= Ragsdale conjecture =

The Ragsdale conjecture is a mathematical conjecture that concerns the possible arrangements of real algebraic curves embedded in the projective plane. It was proposed by Virginia Ragsdale in her dissertation in 1906 and was disproved in 1979. It has been called "the oldest and most famous conjecture on the topology of real algebraic curves".

==Formulation of the conjecture==
Ragsdale's dissertation, "On the Arrangement of the Real Branches of Plane Algebraic Curves," was published by the American Journal of Mathematics in 1906. The dissertation was a treatment of Hilbert's sixteenth problem, which had been proposed by Hilbert in 1900, along with 22 other unsolved problems of the 19th century; it is one of the handful of Hilbert's problems that remains wholly unresolved. Ragsdale formulated a conjecture that provided an upper bound on the number of topological circles of a certain type, along with the basis of evidence.

==Conjecture==
Ragsdale's main conjecture is as follows.

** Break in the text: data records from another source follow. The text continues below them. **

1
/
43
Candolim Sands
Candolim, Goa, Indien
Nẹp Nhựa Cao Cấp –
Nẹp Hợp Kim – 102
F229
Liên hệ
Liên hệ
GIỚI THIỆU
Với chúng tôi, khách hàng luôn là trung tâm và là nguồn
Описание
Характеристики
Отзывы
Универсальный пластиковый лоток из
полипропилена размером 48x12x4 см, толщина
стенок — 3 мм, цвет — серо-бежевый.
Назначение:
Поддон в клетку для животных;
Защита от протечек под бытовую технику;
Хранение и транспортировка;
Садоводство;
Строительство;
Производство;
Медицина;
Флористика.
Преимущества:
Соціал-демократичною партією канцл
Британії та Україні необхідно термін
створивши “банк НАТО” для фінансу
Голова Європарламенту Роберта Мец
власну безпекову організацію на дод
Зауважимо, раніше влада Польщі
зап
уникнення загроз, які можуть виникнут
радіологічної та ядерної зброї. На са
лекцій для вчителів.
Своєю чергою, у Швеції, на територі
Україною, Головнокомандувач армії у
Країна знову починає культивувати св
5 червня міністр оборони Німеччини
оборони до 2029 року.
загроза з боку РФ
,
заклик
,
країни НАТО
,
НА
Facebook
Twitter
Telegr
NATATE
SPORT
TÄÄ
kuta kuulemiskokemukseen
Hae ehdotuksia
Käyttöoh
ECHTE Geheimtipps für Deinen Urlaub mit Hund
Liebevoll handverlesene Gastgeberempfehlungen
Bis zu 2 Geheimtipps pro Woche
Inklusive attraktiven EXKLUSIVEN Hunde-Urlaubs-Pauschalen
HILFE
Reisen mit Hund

Assume that an algebraic curve of degree 2k contains p even and n odd ovals. Ragsdale conjectured that

$p \le \tfrac32 k(k-1) + 1 \quad\text{and}\quad n \le \tfrac32 k(k-1).$

She also posed the inequality

$| 2(p-n)-1 | \le 3k^2 - 3k + 1,$

and showed that the inequality could not be further improved. This inequality was later proved by Petrovsky.

==Disproving the conjecture==
The conjecture was held of very high importance in the field of real algebraic geometry for most of the twentieth century. Later, in 1980, Oleg Viro introduced a technique known as "patchworking algebraic curves" and used to generate a counterexample to the conjecture.

In 1993, Ilia Itenberg produced additional counterexamples to the Ragsdale conjecture, so Viro and Itenberg wrote a paper in 1996 discussing their work on disproving the conjecture using the "patchworking" technique.

The problem of finding a sharp upper bound remains unsolved.